I am importing a CSV file of tabulation data generated by a market research package.

Each value field starts with a number, but then has character qualifiers and flags that relate to whether or not it is a percentage, whether the sample size is low, and so on. So example fields might include...

55
12.7
27%
33.98%
89*
91%*abe

...and so on. The numerical values are ALWAYS the first part of the field. So you never see abe91%, for example. I already know which fields represent percentages (so I don't need to preserve the percent sign, nor do I need even to know it is there).

I can think of several inelegant ways of stripping out the text to get at the raw number (and decimals). But I know there must be one -- or several -- elegant solution(s).

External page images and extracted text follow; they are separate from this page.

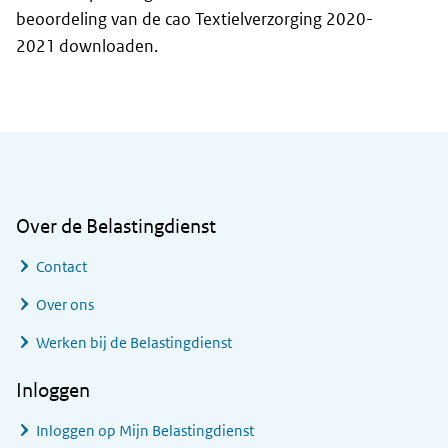
beoordeling van de cao Textielverzorging 2020-
2021 downloaden.
Algemene informatie
Over de Belastingdienst
Contact
Over ons
Werken bij de Belastingdienst
Inloggen
Inloggen op Mijn Belastingdienst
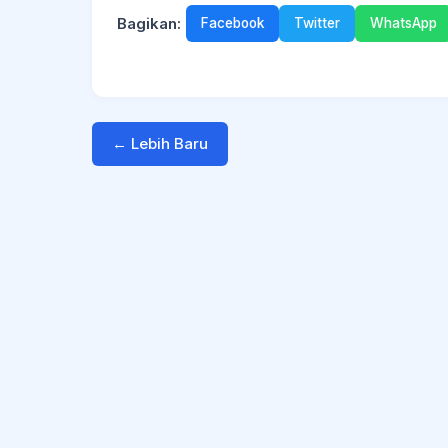
Bagikan:
Facebook
Twitter
WhatsApp
← Lebih Baru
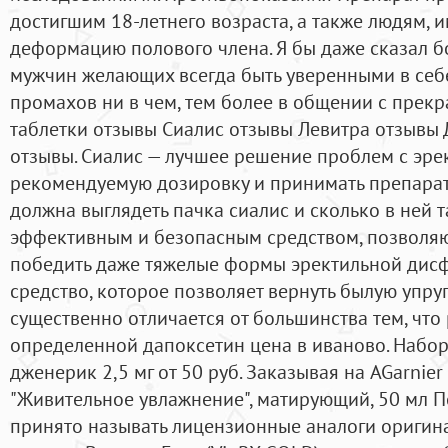
достигшим 18-летнего возраста, а также людям,
деформацию полового члена. Я бы даже сказал б
мужчин желающих всегда быть уверенными в себ
промахов ни в чем, тем более в общении с прек
таблетки отзывы Сиалис отзывы Левитра отзывы 
отзывы. Сиалис — лучшее решение проблем с эре
рекомендуемую дозировку и принимать препарат 
должна выглядеть пачка сиалис и сколько в ней 
эффективным и безопасным средством, позволя
победить даже тяжелые формы эректильной дисф
средство, которое позволяет вернуть былую упруг
существенно отличается от большинства тем, чт
определенной дапоксетин цена в иваново. Набор
дженерик 2,5 мг от 50 руб. Заказывая на AGarnie
"Живительное увлажнение", матирующий, 50 мл 
принято называть лицензионные аналоги оригин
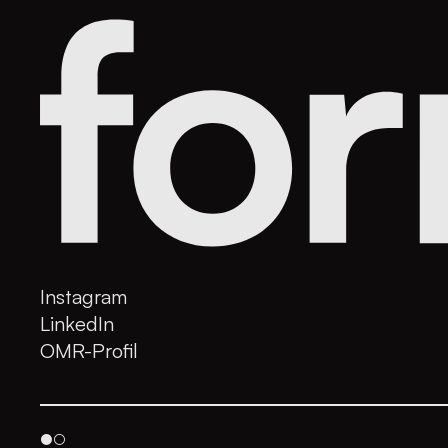
Instagram
LinkedIn
OMR-Profil
●○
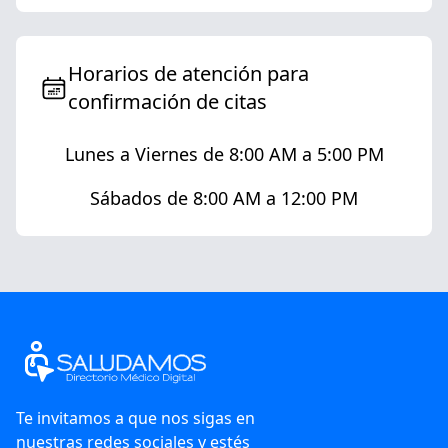
Horarios de atención para
confirmación de citas
Lunes a Viernes de 8:00 AM a 5:00 PM
Sábados de 8:00 AM a 12:00 PM
Te invitamos a que nos sigas en
nuestras redes sociales y estés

Anyone know an elegant solution?

Thanks in advance

Brad

POSTED BY: Brad Varey
8 Replies

I don't know if this is "elegant" but it certainly works because your numbers come first...

In[1]:= GetMyNumber[str_String] := 
 ToExpression[StringJoin@StringCases[str, DigitCharacter | "."]]

In[2]:= someNumbers = {"55", "12.7", "27%", "33.98%", "89", "91%abe"}

Out[2]= {"55", "12.7", "27%", "33.98%", "89", "91%abe"}

In[3]:= GetMyNumber /@ someNumbers

Out[3]= {55, 12.7, 27, 33.98, 89, 91}

Unfortunately something more elegant like using Interpreter["Number"] on your strings will not work since a number of the forms you have are not known number forms. Also, often using Interpreter[...] can be quite slow as it often uses the Cloud to do the interpretation.

But here is an example of the problem for a more general (semantic interpreter) case showing examples of an Interpreter working and not working on your examples:

In[4]:= Interpreter["InactiveSemanticExpression"] /@ someNumbers

Out[4]= {55, 12.7, Inactive[Quantity][27, "Percent"], 
 Inactive[Quantity][33.98, "Percent"], 89, Failure[
 "InterpretationFailure", 
Association[
  "MessageTemplate" :> MessageName[Interpreter, "semantic"], 
   "MessageParameters" -> Association["Input" -> "91%abe"], 
   "Input" -> "91%abe", "Type" -> "Expression"]]}

Which may not format correctly in this forum

POSTED BY: David Reiss

David's solution is much more elegant and can deal with more cases, but I was already trying to get the same, so I thought I might as well post my solution.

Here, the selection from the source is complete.